[Records from a dataset]
::::
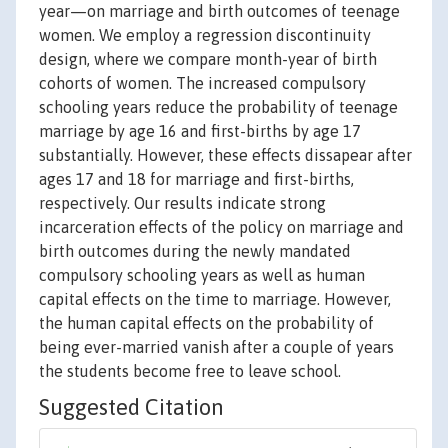
year—on marriage and birth outcomes of teenage
women. We employ a regression discontinuity
design, where we compare month-year of birth
cohorts of women. The increased compulsory
schooling years reduce the probability of teenage
marriage by age 16 and first-births by age 17
substantially. However, these effects dissapear after
ages 17 and 18 for marriage and first-births,
respectively. Our results indicate strong
incarceration effects of the policy on marriage and
birth outcomes during the newly mandated
compulsory schooling years as well as human
capital effects on the time to marriage. However,
the human capital effects on the probability of
being ever-married vanish after a couple of years
the students become free to leave school.
Suggested Citation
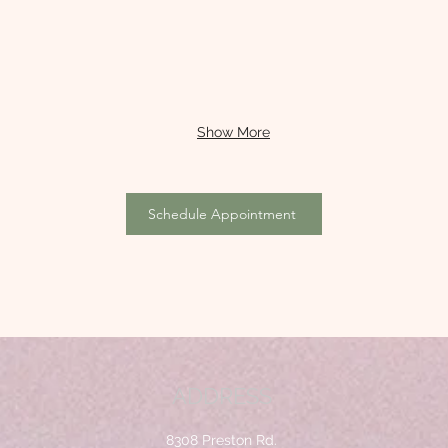
Show More
Schedule Appointment
ADDRESS
8308 Preston Rd.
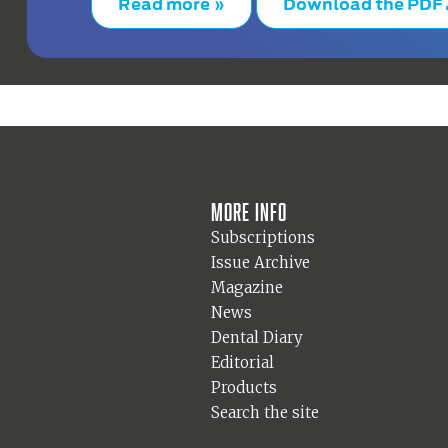
Read more »
Download the PDF
More info
Subscriptions
Issue Archive
Magazine
News
Dental Diary
Editorial
Products
Search the site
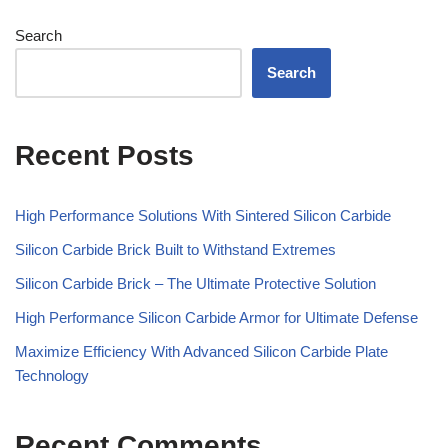
Search
Search
Recent Posts
High Performance Solutions With Sintered Silicon Carbide
Silicon Carbide Brick Built to Withstand Extremes
Silicon Carbide Brick – The Ultimate Protective Solution
High Performance Silicon Carbide Armor for Ultimate Defense
Maximize Efficiency With Advanced Silicon Carbide Plate
Technology
Recent Comments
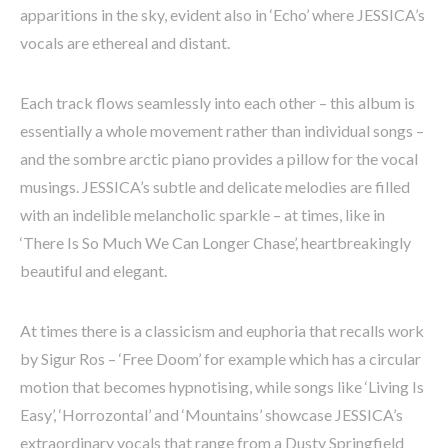
apparitions in the sky, evident also in ‘Echo’ where JESSICA’s
vocals are ethereal and distant.
Each track flows seamlessly into each other – this album is
essentially a whole movement rather than individual songs –
and the sombre arctic piano provides a pillow for the vocal
musings. JESSICA’s subtle and delicate melodies are filled
with an indelible melancholic sparkle – at times, like in
‘There Is So Much We Can Longer Chase’, heartbreakingly
beautiful and elegant.
At times there is a classicism and euphoria that recalls work
by Sigur Ros – ‘Free Doom’ for example which has a circular
motion that becomes hypnotising, while songs like ‘Living Is
Easy’, ‘Horrozontal’ and ‘Mountains’ showcase JESSICA’s
extraordinary vocals that range from a Dusty Springfield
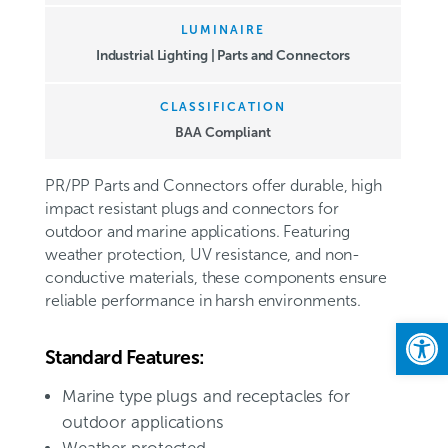
LUMINAIRE
Industrial Lighting | Parts and Connectors
CLASSIFICATION
BAA Compliant
PR/PP Parts and Connectors offer durable, high
impact resistant plugs and connectors for
outdoor and marine applications. Featuring
weather protection, UV resistance, and non-
conductive materials, these components ensure
reliable performance in harsh environments.
Open
Standard Features:
Marine type plugs and receptacles for
outdoor applications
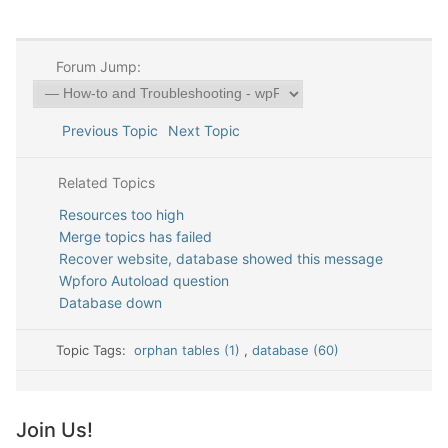
Forum Jump:
Previous Topic
Next Topic
Related Topics
Resources too high
Merge topics has failed
Recover website, database showed this message
Wpforo Autoload question
Database down
Topic Tags:
orphan tables (1)
,
database (60)
Join Us!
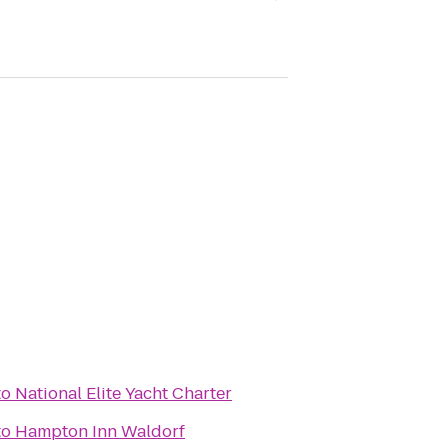
to
National Elite Yacht Charter
to
Hampton Inn Waldorf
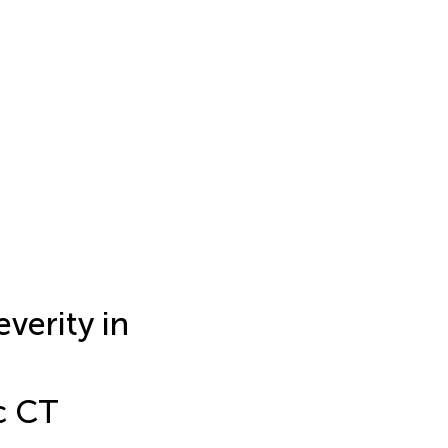
erity in
c CT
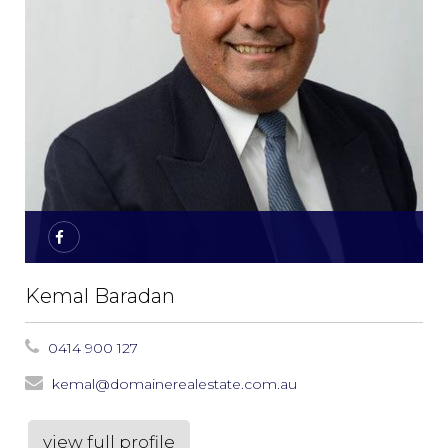
Kemal Baradan
0414 900 127
kemal@domainerealestate.com.au
view full profile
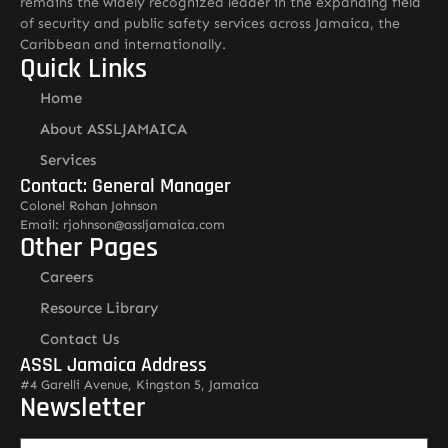
remains the widely recognized leader in the expanding field
of security and public safety services across Jamaica, the
Caribbean and internationally.
Quick Links
Home
About ASSLJAMAICA
Services
Contact: General Manager
Colonel Rohan Johnson
Email: rjohnson@assljamaica.com
Other Pages
Careers
Resource Library
Contact Us
ASSL Jamaica Address
#4 Garelli Avenue, Kingston 5, Jamaica
Newsletter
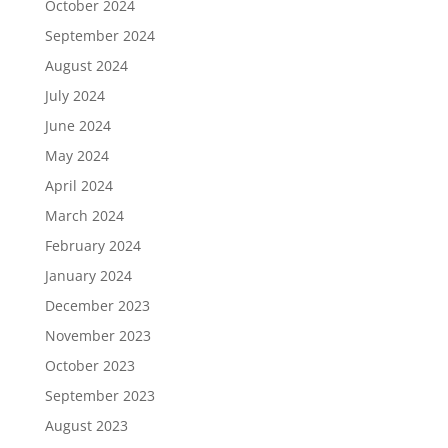
October 2024
September 2024
August 2024
July 2024
June 2024
May 2024
April 2024
March 2024
February 2024
January 2024
December 2023
November 2023
October 2023
September 2023
August 2023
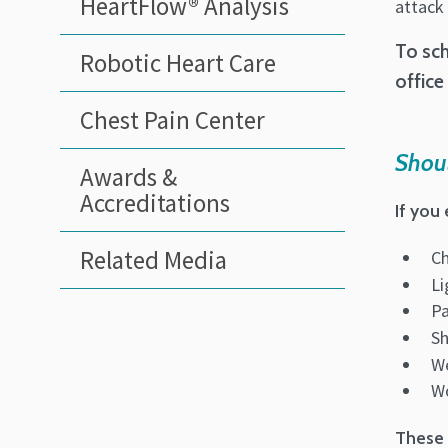
HeartFlow® Analysis
attack 
To sch
Robotic Heart Care
office
Chest Pain Center
Shoul
Awards &
Accreditations
If you
Related Media
Ch
Li
Pa
Sh
We
Wo
These 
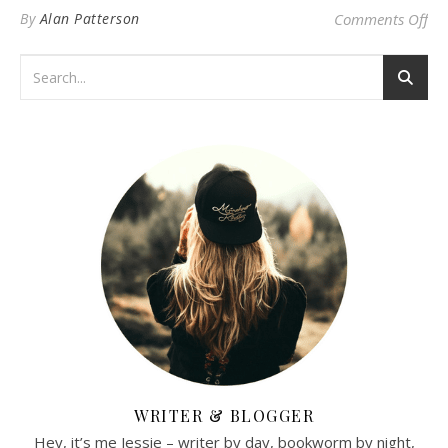
on 
By
Alan Patterson
Comments Off
WRITER & BLOGGER
Hey, it’s me Jessie – writer by day, bookworm by night,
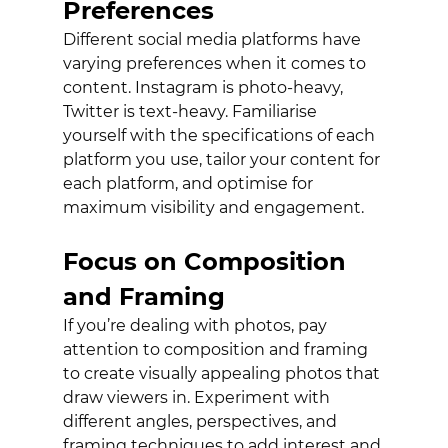
Preferences
Different social media platforms have 
varying preferences when it comes to 
content. Instagram is photo-heavy, 
Twitter is text-heavy. Familiarise 
yourself with the specifications of each 
platform you use, tailor your content for 
each platform, and optimise for 
maximum visibility and engagement.
Focus on Composition 
and Framing
If you’re dealing with photos, pay 
attention to composition and framing 
to create visually appealing photos that 
draw viewers in. Experiment with 
different angles, perspectives, and 
framing techniques to add interest and 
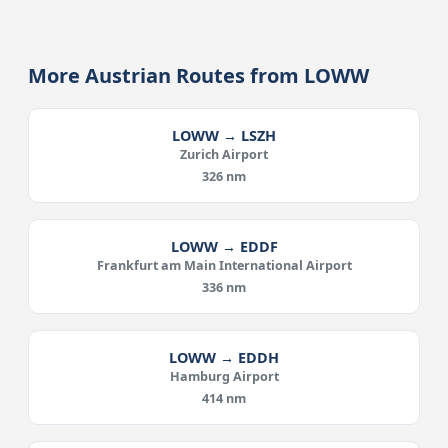
More Austrian Routes from LOWW
LOWW → LSZH
Zurich Airport
326 nm
LOWW → EDDF
Frankfurt am Main International Airport
336 nm
LOWW → EDDH
Hamburg Airport
414 nm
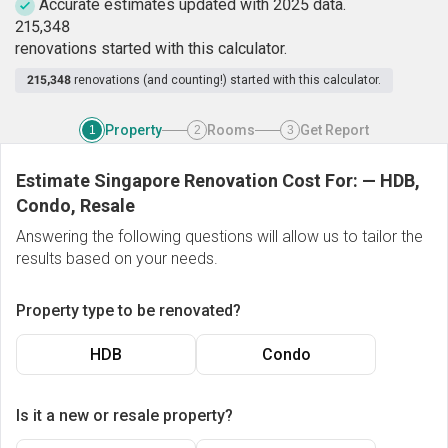
Accurate estimates updated with 2025 data.
2
1
5
,
3
4
8
renovations started with this calculator.
215,348
renovations (and counting!) started with this calculator.
Property
Rooms
Get Report
1
2
3
Estimate Singapore Renovation Cost For:
—
HDB,
Condo, Resale
Answering the following questions will allow us to tailor the
results based on your needs.
Property type to be renovated?
HDB
Condo
Is it a new or resale property?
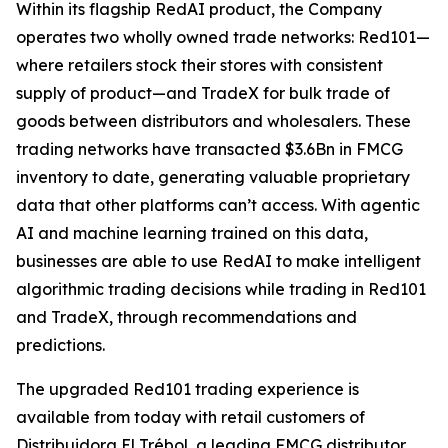
Within its flagship RedAI product, the Company
operates two wholly owned trade networks: Red101—
where retailers stock their stores with consistent
supply of product—and TradeX for bulk trade of
goods between distributors and wholesalers. These
trading networks have transacted $3.6Bn in FMCG
inventory to date, generating valuable proprietary
data that other platforms can’t access. With agentic
AI and machine learning trained on this data,
businesses are able to use RedAI to make intelligent
algorithmic trading decisions while trading in Red101
and TradeX, through recommendations and
predictions.
The upgraded Red101 trading experience is
available from today with retail customers of
Distribuidora El Trébol, a leading FMCG distributor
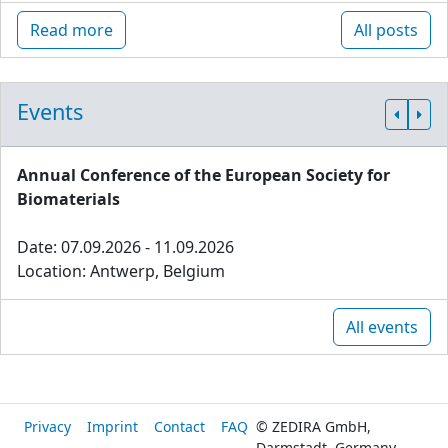
Read more
All posts
Events
Annual Conference of the European Society for
Biomaterials
Date: 07.09.2026 - 11.09.2026
Location: Antwerp, Belgium
All events
Privacy
Imprint
Contact
FAQ
© ZEDIRA GmbH,
Darmstadt, Germany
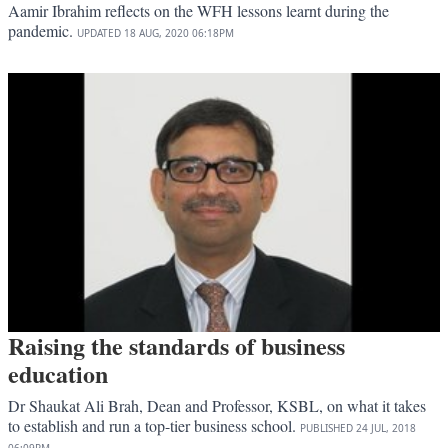
Aamir Ibrahim reflects on the WFH lessons learnt during the
pandemic.
UPDATED
18 AUG, 2020
06:18PM
Raising the standards of business
education
Dr Shaukat Ali Brah, Dean and Professor, KSBL, on what it takes
to establish and run a top-tier business school.
PUBLISHED
24 JUL, 2018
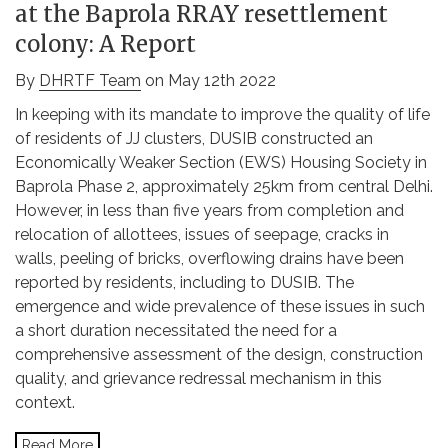
at the Baprola RRAY resettlement
colony: A Report
By
DHRTF Team
on May 12th 2022
In keeping with its mandate to improve the quality of life
of residents of JJ clusters, DUSIB constructed an
Economically Weaker Section (EWS) Housing Society in
Baprola Phase 2, approximately 25km from central Delhi.
However, in less than five years from completion and
relocation of allottees, issues of seepage, cracks in
walls, peeling of bricks, overflowing drains have been
reported by residents, including to DUSIB. The
emergence and wide prevalence of these issues in such
a short duration necessitated the need for a
comprehensive assessment of the design, construction
quality, and grievance redressal mechanism in this
context.
Read More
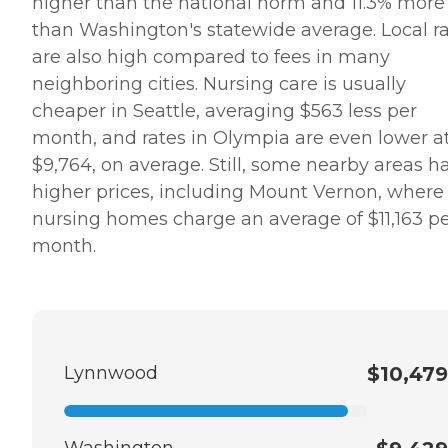
higher than the national norm and 11.3% more
than Washington's statewide average. Local r
are also high compared to fees in many
neighboring cities. Nursing care is usually
cheaper in Seattle, averaging $563 less per
month, and rates in Olympia are even lower a
$9,764, on average. Still, some nearby areas h
higher prices, including Mount Vernon, where
nursing homes charge an average of $11,163 p
month.
Lynnwood
$10,479
Washington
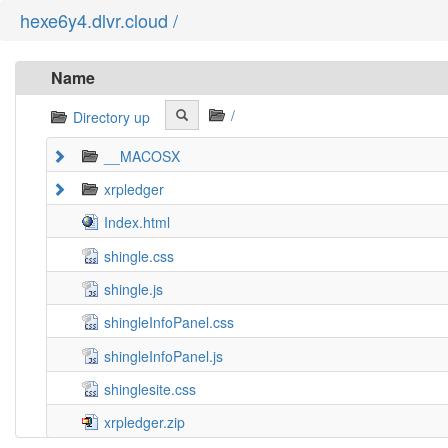
hexe6y4.dlvr.cloud /
Name
/
Directory up
__MACOSX
xrpledger
Index.html
shingle.css
shingle.js
shingleInfoPanel.css
shingleInfoPanel.js
shinglesite.css
xrpledger.zip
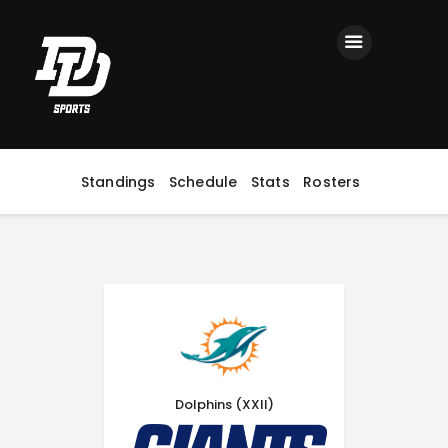
Home
Registration
Contact us
Top Headlines
Standings
Schedule
Stats
Rosters
Dolphins (XXII)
::::
● Task description
What is needed is an exact repeat of every entry above, with the pictures left out.

● Response to the task
year—on marriage and birth outcomes of teenage
women. We employ a regression discontinuity
design, where we compare month-year of birth
cohorts of women. The increased compulsory
schooling years reduce the probability of teenage
marriage by age 16 and first-births by age 17
substantially. However, these effects dissapear after
ages 17 and 18 for marriage and first-births,
respectively. Our results indicate strong
incarceration effects of the policy on marriage and
birth outcomes during the newly mandated
compulsory schooling years as well as human
capital effects on the time to marriage. However,
the human capital effects on the probability of
being ever-married vanish after a couple of years
the students become free to leave school.
Suggested Citation
Show More
Schedule Appointment
ADDRESS
8308 Preston Rd.
Read more »
Download the PDF
More info
Subscriptions
Issue Archive
Magazine
News
Dental Diary
Editorial
Products
Search the site
Search
Search
Recent Posts
High Performance Solutions With Sintered Silicon Carbide
Silicon Carbide Brick Built to Withstand Extremes
Silicon Carbide Brick – The Ultimate Protective Solution
High Performance Silicon Carbide Armor for Ultimate Defense
Maximize Efficiency With Advanced Silicon Carbide Plate
Technology
Recent Comments
apparitions in the sky, evident also in ‘Echo’ where JESSICA’s
vocals are ethereal and distant.
Each track flows seamlessly into each other – this album is
essentially a whole movement rather than individual songs –
and the sombre arctic piano provides a pillow for the vocal
musings. JESSICA’s subtle and delicate melodies are filled
with an indelible melancholic sparkle – at times, like in
‘There Is So Much We Can Longer Chase’, heartbreakingly
beautiful and elegant.
At times there is a classicism and euphoria that recalls work
by Sigur Ros – ‘Free Doom’ for example which has a circular
motion that becomes hypnotising, while songs like ‘Living Is
Easy’, ‘Horrozontal’ and ‘Mountains’ showcase JESSICA’s
extraordinary vocals that range from a Dusty Springfield
LUMINAIRE
Industrial Lighting | Parts and Connectors
CLASSIFICATION
BAA Compliant
PR/PP Parts and Connectors offer durable, high
impact resistant plugs and connectors for
outdoor and marine applications. Featuring
weather protection, UV resistance, and non-
conductive materials, these components ensure
reliable performance in harsh environments.
Open
Standard Features:
Marine type plugs and receptacles for
outdoor applications
Forum Jump:
Previous Topic
Next Topic
Related Topics
Resources too high
Merge topics has failed
Recover website, database showed this message
Wpforo Autoload question
Database down
Topic Tags:
orphan tables (1)
,
database (60)
Join Us!
to
National Elite Yacht Charter
to
Hampton Inn Waldorf
erity in
c CT
Kemal Baradan
0414 900 127
kemal@domainerealestate.com.au
view full profile
remains the widely recognized leader in the expanding field
of security and public safety services across Jamaica, the
Caribbean and internationally.
Quick Links
Home
About ASSLJAMAICA
Services
Contact: General Manager
Colonel Rohan Johnson
Email: rjohnson@assljamaica.com
Other Pages
Careers
Resource Library
Contact Us
ASSL Jamaica Address
#4 Garelli Avenue, Kingston 5, Jamaica
Newsletter
October 2024
September 2024
August 2024
July 2024
June 2024
May 2024
April 2024
March 2024
February 2024
January 2024
December 2023
November 2023
October 2023
September 2023
August 2023
HeartFlow® Analysis
attack 
To sch
Robotic Heart Care
office
Chest Pain Center
Shoul
Awards &
Accreditations
If you
Related Media
Ch
Li
Pa
Sh
We
Wo
These 
on 
By
Alan Patterson
Comments Off
WRITER & BLOGGER
Hey, it’s me Jessie – writer by day, bookworm by night,
Preferences
Different social media platforms have 
varying preferences when it comes to 
content. Instagram is photo-heavy, 
Twitter is text-heavy. Familiarise 
yourself with the specifications of each 
platform you use, tailor your content for 
each platform, and optimise for 
maximum visibility and engagement.
Focus on Composition 
and Framing
If you’re dealing with photos, pay 
attention to composition and framing 
to create visually appealing photos that 
draw viewers in. Experiment with 
different angles, perspectives, and 
framing techniques to add interest and 
More Austrian Routes from LOWW
LOWW → LSZH
Zurich Airport
326 nm
LOWW → EDDF
Frankfurt am Main International Airport
336 nm
LOWW → EDDH
Hamburg Airport
414 nm
Accurate estimates updated with 2025 data.
2
1
5
,
3
4
8
renovations started with this calculator.
215,348
renovations (and counting!) started with this calculator.
Property
Rooms
Get Report
1
2
3
Estimate Singapore Renovation Cost For:
—
HDB,
Condo, Resale
Answering the following questions will allow us to tailor the
results based on your needs.
Property type to be renovated?
HDB
Condo
Is it a new or resale property?
Within its flagship RedAI product, the Company
operates two wholly owned trade networks: Red101—
where retailers stock their stores with consistent
supply of product—and TradeX for bulk trade of
goods between distributors and wholesalers. These
trading networks have transacted $3.6Bn in FMCG
inventory to date, generating valuable proprietary
data that other platforms can’t access. With agentic
AI and machine learning trained on this data,
businesses are able to use RedAI to make intelligent
algorithmic trading decisions while trading in Red101
and TradeX, through recommendations and
predictions.
The upgraded Red101 trading experience is
available from today with retail customers of
Distribuidora El Trébol, a leading FMCG distributor
Read more
All posts
Events
Annual Conference of the European Society for
Biomaterials
Date: 07.09.2026 - 11.09.2026
Location: Antwerp, Belgium
All events
Privacy
Imprint
Contact
FAQ
© ZEDIRA GmbH,
Darmstadt, Germany
Aamir Ibrahim reflects on the WFH lessons learnt during the
pandemic.
UPDATED
18 AUG, 2020
06:18PM
Raising the standards of business
education
Dr Shaukat Ali Brah, Dean and Professor, KSBL, on what it takes
to establish and run a top-tier business school.
PUBLISHED
24 JUL, 2018
at the Baprola RRAY resettlement
colony: A Report
By
DHRTF Team
on May 12th 2022
In keeping with its mandate to improve the quality of life
of residents of JJ clusters, DUSIB constructed an
Economically Weaker Section (EWS) Housing Society in
Baprola Phase 2, approximately 25km from central Delhi.
However, in less than five years from completion and
relocation of allottees, issues of seepage, cracks in
walls, peeling of bricks, overflowing drains have been
reported by residents, including to DUSIB. The
emergence and wide prevalence of these issues in such
a short duration necessitated the need for a
comprehensive assessment of the design, construction
quality, and grievance redressal mechanism in this
context.
Read More
higher than the national norm and 11.3% more
than Washington's statewide average. Local r
are also high compared to fees in many
neighboring cities. Nursing care is usually
cheaper in Seattle, averaging $563 less per
month, and rates in Olympia are even lower a
$9,764, on average. Still, some nearby areas h
higher prices, including Mount Vernon, where
nursing homes charge an average of $11,163 p
month.
Lynnwood
$10,479
Washington
hexe6y4.dlvr.cloud /
Name
/
Directory up
__MACOSX
xrpledger
Index.html
shingle.css
shingle.js
shingleInfoPanel.css
shingleInfoPanel.js
shinglesite.css
xrpledger.zip
Home
Registration
Contact us
Top Headlines
Standings
Schedule
Stats
Rosters
Dolphins (XXII)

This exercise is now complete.